The high number of state-owned enterprises in these countries is not exclusively justified in terms of “ensuring national ownership.” The Norwegian justifications also seem to lean heavily on the idea that state ownership of certain kinds of enterprises is key to ensuring the value of natural resources flows to the common good. But nonetheless using public ownership intentionally to stop capital outflows is something that is very much alive and well in these countries, contrary to Meyer’s claims.
Reckoning with Norway
In addition to correcting the record, I think it is important for socialists to reckon with Norway for two reasons.

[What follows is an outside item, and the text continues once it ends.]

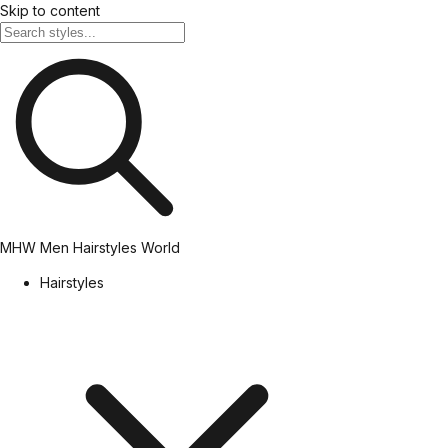
Skip to content
MHW
Men Hairstyles World
Hairstyles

First, the most powerful argument for a particular system or program is that it has been tried and works. This is why Bernie Sanders sells Medicare for All by pointing to other countries with single-payer systems. If another country has it, and it works, then it is hard for someone to say it is ridiculous on its face, which is how both conservatives and moderate liberals want to treat basically any proposals that come out of the left. Along these same lines, pointing out that we have successful countries like Norway where the state owns the vast majority of the national wealth and a lot of major corporations provides an easy way to argue for those things here.
Second, starting with an appropriate understanding of Norway or Finland (or any country for that matter) is necessary for articulating where those countries fall short of the ideal and how we would do it differently. Meyer’s basic approach of saying “Nordic countries plus X” is a good one, but only if X is actually something that isn’t present in Nordic countries. “Nordic countries plus public ownership of major corporations” is just to say “Nordic countries, Norway and Finland in particular.”